The exact shape of the equation of time curve and the associated analemma slowly change over the centuries due to secular variations in both eccentricity and obliquity. At this moment both are slowly decreasing, but they increase and decrease over a timescale of hundreds of thousands of years. If/when the Earth's orbital eccentricity (now about 0.0167 and slowly decreasing) reaches 0.047, the eccentricity effect may in some circumstances overshadow the obliquity effect, leaving the equation of time curve with only one maximum and minimum per year, as is the case on Mars.

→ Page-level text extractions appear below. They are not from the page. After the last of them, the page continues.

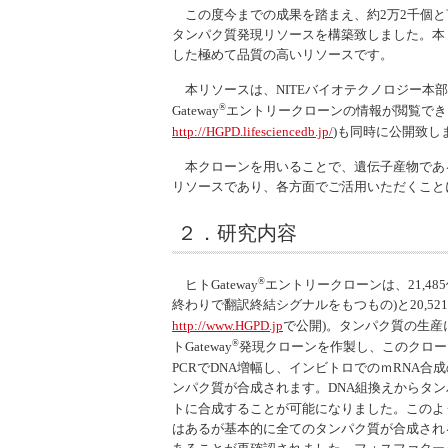
この度今までの成果を踏まえ、約2万2千個と言
タンパク質発現リソースを構築致しました。本
した極めて品質の高いリソースです。
本リソースは、NITEバイオテクノロジー本部
®
Gateway
エントリークローンの情報が閲覧でき
http://HGPD.lifesciencedb.jp/
)も同時に公開致し
本クローンを用いることで、遺伝子産物であ
リソースであり、各方面でご活用いただくこと
２．研究内容
®
ヒト
Gateway
エントリークローンは、21,485
終わりで翻訳終結シグナルをもつもの)と20,52
http://www.HGPD.jp
で公開)。タンパク質の生産
®
ト
Gateway
発現クローンを作製し、このクロー
PCRでDNA増幅し、インビトロでのｍRNA合
ンパク質が合成されます。DNA組換えからタ
トに合成することが可能になりました。このように
はあるが基本的に全てのタンパク質が合成され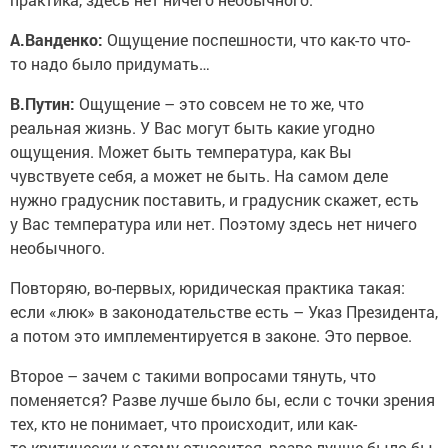
А.Ванденко:
Ощущение поспешности, что как-то что-
то надо было придумать…
В.Путин:
Ощущение – это совсем не то же, что
реальная жизнь. У Вас могут быть какие угодно
ощущения. Может быть температура, как Вы
чувствуете себя, а может не быть. На самом деле
нужно градусник поставить, и градусник скажет, есть
у Вас температура или нет. Поэтому здесь нет ничего
необычного.
Повторяю, во-первых, юридическая практика такая:
если «люк» в законодательстве есть – Указ Президента,
а потом это имплементируется в законе. Это первое.
Второе – зачем с такими вопросами тянуть, что
поменяется? Разве лучше было бы, если с точки зрения
тех, кто не понимает, что происходит, или как-
то критически к этому относится, разве лучше было бы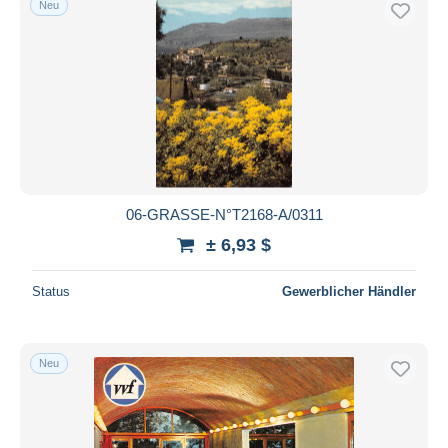
Neu
06-GRASSE-N°T2168-A/0311
± 6,93 $
Status
Gewerblicher Händler
Neu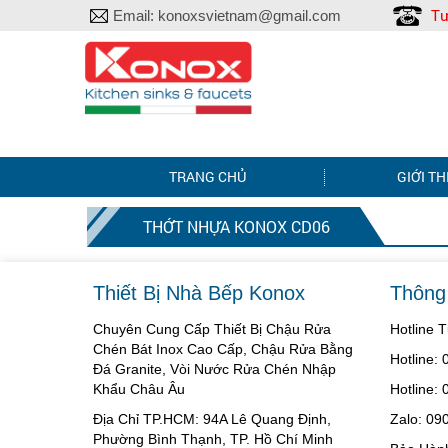
Tư
Email:
konoxsvietnam@gmail.com
TRANG CHỦ
GIỚI TH
THỚT NHỰA KONOX CD06
Thiết Bị Nhà Bếp Konox
Thông 
Chuyên Cung Cấp Thiết Bị Chậu Rửa
Hotline 
Chén Bát Inox Cao Cấp, Chậu Rửa Bằng
Hotline:
Đá Granite, Vòi Nước Rửa Chén Nhập
Khẩu Châu Âu
Hotline:
Địa Chỉ TP.HCM: 94A Lê Quang Định,
Zalo: 09
Phường Bình Thạnh, TP. Hồ Chí Minh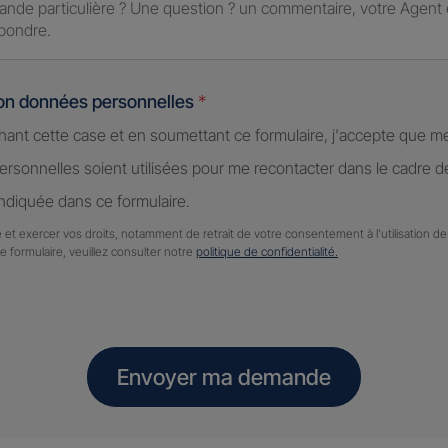
ion données personnelles
*
hant cette case et en soumettant ce formulaire, j'accepte que m
rsonnelles soient utilisées pour me recontacter dans le cadre 
diquée dans ce formulaire.
 et exercer vos droits, notamment de retrait de votre consentement à l'utilisation 
ce formulaire, veuillez consulter notre
politique de confidentialité.
Envoyer ma demande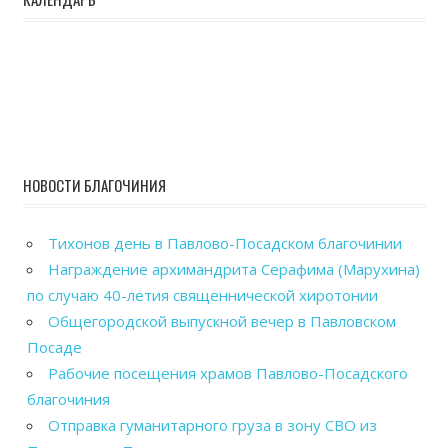
НОВОСТИ БЛАГОЧИНИЯ
Тихонов день в Павлово-Посадском благочинии
Награждение архимандрита Серафима (Марухина)
по случаю 40-летия священнической хиротонии
Общегородской выпускной вечер в Павловском
Посаде
Рабочие посещения храмов Павлово-Посадского
благочиния
Отправка гуманитарного груза в зону СВО из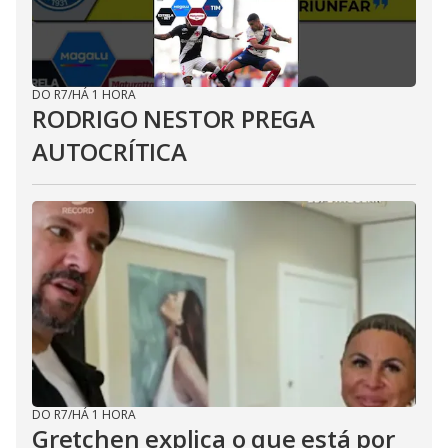
DO R7
/
HÁ 1 HORA
RODRIGO NESTOR PREGA
AUTOCRÍTICA
DO R7
/
HÁ 1 HORA
Gretchen explica o que está por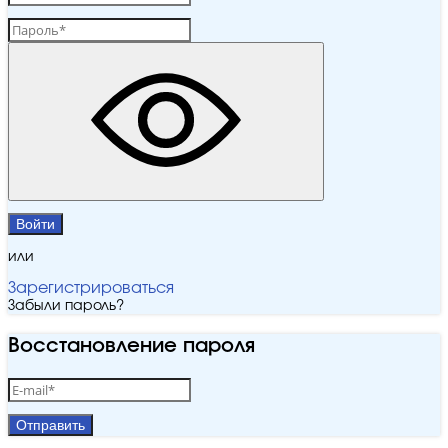
Войти
или
Зарегистрироваться
Забыли пароль?
Восстановление пароля
Отправить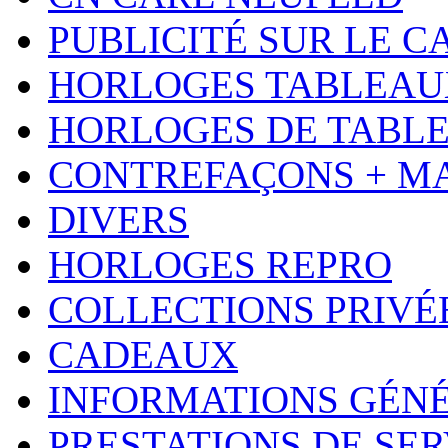
PUBLICITÉ SUR LE 
HORLOGES TABLEAU
HORLOGES DE TABL
CONTREFAÇONS + M
DIVERS
HORLOGES REPRO
COLLECTIONS PRIVÉ
CADEAUX
INFORMATIONS GÉN
PRESTATIONS DE SER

On shorter timescales (thousands of years) the shifts in the dates of equinox and perihelion will be more important. The former is caused by precession, and shifts the equinox backwards compared to the stars. But it can be ignored in the current discussion as our Gregorian calendar is constructed in such a way as to keep the vernal equinox date at 21 March (at least at sufficient accuracy for our aim here). The shift of the perihelion is forwards, about 1.7 days every century. In 1246 the perihelion occurred on 22 December, the day of the solstice, so the two contributing waves had common zero points and the equation of time curve was symmetrical: in Astronomical Algorithms Meeus gives February and November extrema of 15 min 39 sec and May and July ones of 4 min 58 sec. Before that time the February minimum was larger than the November maximum, and the May maximum larger than the July minimum. In fact, years before −1900 or 1900 BCE the May maximum was larger than the November maximum. In the year −2000 the May maximum was +12 minutes and a couple seconds while the November maximum was just less than 10 minutes. The secular change is evident when one compares a current graph of the equation of time (see below) with one from 2000 years ago, e.g., one constructed from the data of Ptolemy.